##### Recorded information #####
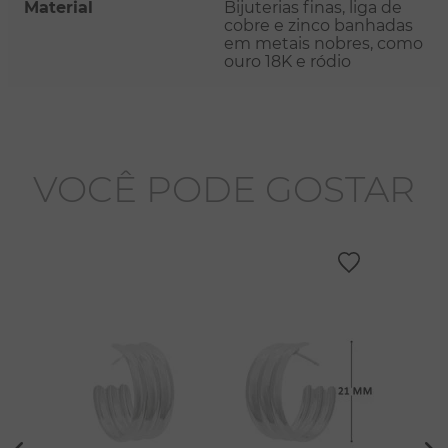
Material
Bijuterias finas, liga de
cobre e zinco banhadas
em metais nobres, como
ouro 18K e ródio
VOCÊ PODE GOSTAR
#####
### Your goal
Print all entries exactly; skip the pictures.

### Reply
Material
Bijuterias finas, liga de
cobre e zinco banhadas
em metais nobres, como
ouro 18K e ródio
VOCÊ PODE GOSTAR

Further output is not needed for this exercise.